Senior officials at the foreign ministry told The Nation that the US was not happy with the war of words between Pakistan and Afghanistan.

“Obviously, Afghanistan is making an issue out of non-issue but it (Afghan hue and cry) is definitely creating ripples. The US has asked Pakistan to contact Afghanistan and sort out the matter,” said one official.

Another official said that Pakistan had assured the US that Pakistan would never interfere in the internal matters of Afghanistan. “This is our policy. We are trying to remove the misunderstandings (with Afghanistan),” he added.

This week, Prime Minister Khan proposed an interim setup in Afghanistan as a possible solution to an “impasse” in the ongoing peace process.  Khan said the Afghan government was creating an obstruction on the way of peace talks with the Taliban.
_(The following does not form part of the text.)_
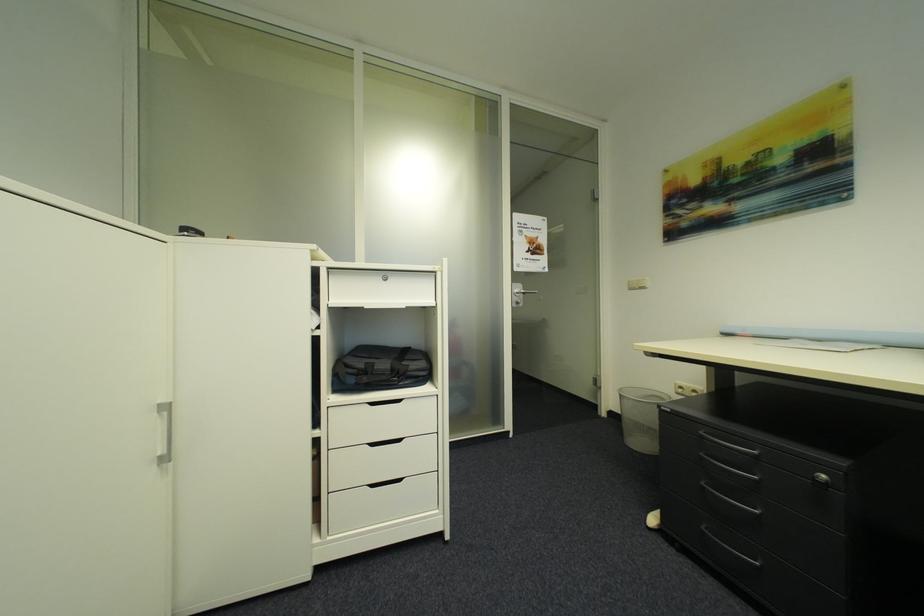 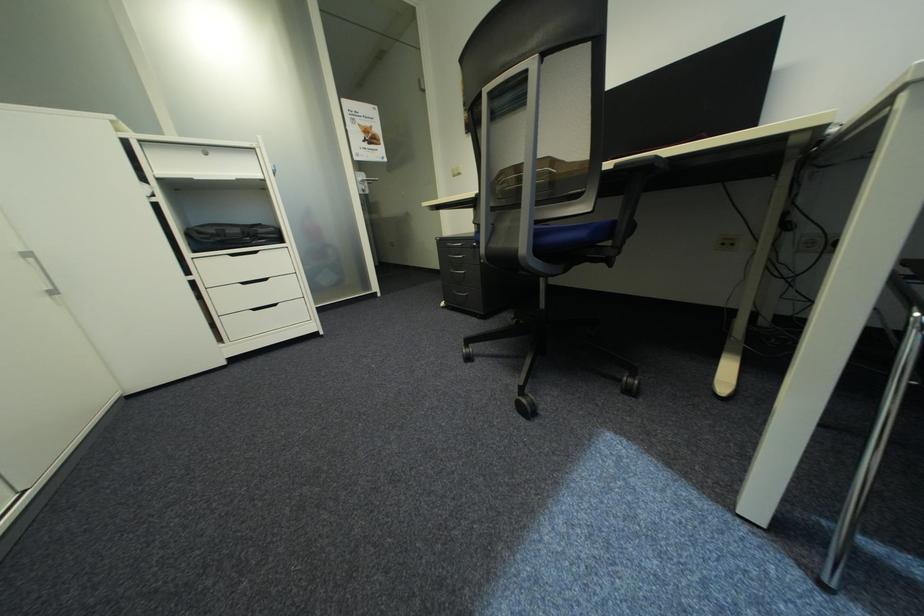 The point at (x=324, y=434) is marked in the first image. Where is the corresponding point in the second image?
The premier also said he had canceled a scheduled meeting with Taliban leaders because of objections by the Afghan government.
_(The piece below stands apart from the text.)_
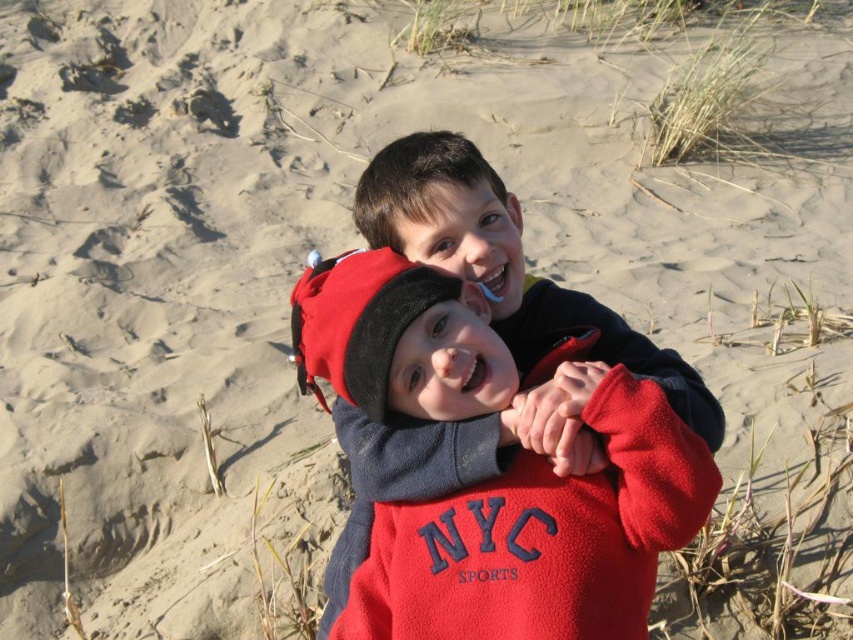 Between red fleece sweatshirt at center and matte black jacket at center, which one is positioned lower?

red fleece sweatshirt at center

What do you see at coordinates (502, 474) in the screenshot? The image size is (853, 640). I see `red fleece sweatshirt at center` at bounding box center [502, 474].

In order to click on red fleece sweatshirt at center in this screenshot , I will do `click(502, 474)`.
The Afghan government has been blaming Pakistan for harbouring key Taliban leaders on its soil and providing them with sanctuaries to stage war against Afghan forces and their foreign counterparts. However, Pakistan has often rejected the allegations and has claimed it was extending support to the Afghan peace process.

The National Unity Government was established based on an agreement between Ashraf Ghani and Abdullah Abdullah in September 2014 after controversial elections. The agreement on the NUG was brokered by former US Secretary of State John Kerry.

Pakistan’s foreign ministry said PM Khan’s comments on Afghanistan had been reported out of context in the media, leading to ‘unwarranted reaction’ from various quarters. A foreign office spokesperson said in his comments the PM had referred to Pakistan’s model where elections are held under an interim government. The comments should not be misinterpreted to imply interference in Afghanistan’s internal affairs.

“Pakistan has no other interest in Afghanistan but to promote peace through an ‘Afghan owned’ and ‘Afghan led’ political process. PM of Pakistan has taken personal interest in facilitating the ongoing political reconciliation process and the same must not be misconstrued to undermine the sincere efforts of Pakistan or to create misunderstandings at this crucial stage of the process,” said foreign ministry spokesperson Dr Mohammed Faisal.

Earlier, Afghanistan recalled its ambassador to Pakistan over the recent remarks by Prime Minister Imran Khan about the future of power-sharing in the war-battered country. Afghanistan also summoned Pakistan’s deputy ambassador to seek clarification over the PM Khan’s commentary.

Afghan foreign affairs ministry spokesman Sibghatullah Ahmadi took to Twitter and expressed annoyance at the comments passed by Imran Khan.

US President Donald Trump’s administration and Taliban officials have held talks to end the 17-year war, but the Taliban consider the Ashraf Ghani-led Afghan government as illegitimate.

Soon after the comments by Afghan official, US Special Representative Zalmay Khalilzad also took to Twitter and criticized the comments made by Prime Minister Imran Khan.

“The future of #Afghanistan is for #Afghans, and only Afghans, to decide. The role of the international community is to encourage Afghans to come together so they can do so,” he tweeted.

The United States and its allies invaded Afghanistan 17 years ago and the war with the Taliban has since killed nearly 150,000 people, including Afghan civilians, security forces, insurgents and more than 2,400 American soldiers, according to an American University study released recently.

The longest war effort in US history has also cost Washington nearly one trillion dollars and all the parties central to the war are now dropping hints to end the conflict.